Divagações: Vermiglio

Vermiglio

Antes de assistir Vermiglio, eu tentei convencer uma pessoa a me fazer companhia. Nesse processo, li uma série de sinopses que traziam variações das mesmas informações (todas falavam sobre o mesmo filme, afinal!), mas sem muitos detalhes – e algumas, aliás, deixavam elementos bem importantes de fora. Ao efetivamente ver o filme, percebi que ele é mais interessante que todas elas. Então, vou fazer um esforço para apresentar a produção sob uma luz diferente.

A história se passa em uma vila isolada nos alpes italianos. Durante os anos finais da 2ª Guerra Mundial, o local recebe de volta um de seus rapazes (Santiago Fondevila) em circunstâncias complicadas: machucado, ele vem fugido das tropas inimigas nos ombros de um companheiro, Pietro Riso (Giuseppe De Domenico), que é natural da Sicília. Na posição de desertores, eles precisam do apoio dos demais para permanecerem ocultos até o fim da guerra. 

A recepção para o “forasteiro” quietão, entretanto, é mista – alguns expressam gratidão e outros enxergam apenas um estranho, que fala outro dialeto.

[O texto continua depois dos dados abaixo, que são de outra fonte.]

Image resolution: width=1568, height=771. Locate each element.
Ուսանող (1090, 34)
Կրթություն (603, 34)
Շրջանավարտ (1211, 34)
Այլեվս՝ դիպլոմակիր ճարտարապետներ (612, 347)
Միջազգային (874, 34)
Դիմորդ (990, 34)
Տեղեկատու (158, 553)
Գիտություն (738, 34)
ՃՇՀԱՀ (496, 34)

Entre os que se colocam a favor do recém-chegado está o professor da escolinha local, Cesare Graziadei (Tommaso Ragno), um homem rígido e com uma penca de filhos, mas que parece ser justo e esclarecido. E essa aproximação faz com que Pietro e a filha mais velha do professor, Lucia (Martina Scrinzi), acabem iniciando um relacionamento.

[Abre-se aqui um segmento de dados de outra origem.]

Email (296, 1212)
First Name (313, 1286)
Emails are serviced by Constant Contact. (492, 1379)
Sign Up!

Contudo, uma grande desilusão não demora a atingir a todos, afetando Lucia em especial. É a partir desse momento que os personagens mostram suas verdadeiras crenças, lealdades e falhas. Para completar, com o fim da guerra e a necessidade de se reconstruírem emocionalmente, várias dessas pessoas precisarão buscar novos caminhos.

Dessa forma, Vermiglio retrata o fim de um período muito específico. Afinal, sabemos que haverá uma grande revolução tecnológica e cultural em breve. Há até um vestígio disso, com a mãe da família, Adele (Roberta Rovelli), expressando seus descontentamentos e com a irmã do meio, Ada (Rachele Potrich), descobrindo sua sexualidade com um empurrão da rebelde local (Carlotta Gamba). 

Não por acaso, a diretora e roteirista Maura Delpero colocou os irmãos dessa família (Patrick Gardner e Enrico Panizza) em posições de ignorância e/ou inocência. Já a irmã mais nova, Flavia (Anna Thaler), parece ser destinada a sair do vilarejo e buscar algo melhor e maior para si mesma. É chegado o momento de as mulheres conquistarem seus espaços. Também são elas que passarão essas histórias adiante, já que o filme se baseia em relatos da própria família da cineasta.

Esse processo de mudança, entretanto, é difícil, sofrido e lento. Em um local rodeado de montanhas, há muito silêncio e a paisagem vai demarcando as estações do ano (a trilha sonora é bela e esparsa; portanto, também é bem demarcada). Dia após dia, tudo o que os personagens fazem é tentar sobreviver, produzindo seus próprios alimentos e tentando manter uma relação cordial com os vizinhos.

Vermiglio, obviamente, não combina nem um pouco com essa temporada de blockbusters que está se desenhando, mas suponho que seu lançamento funcione justamente para que exista uma alternativa (ainda que em poucas salas), com algo mais lento e reflexivo. Este é, sem dúvida, um filme muito bem construído e que traz uma série de pontos interessantes – resta saber se ele vai encontrar seu público.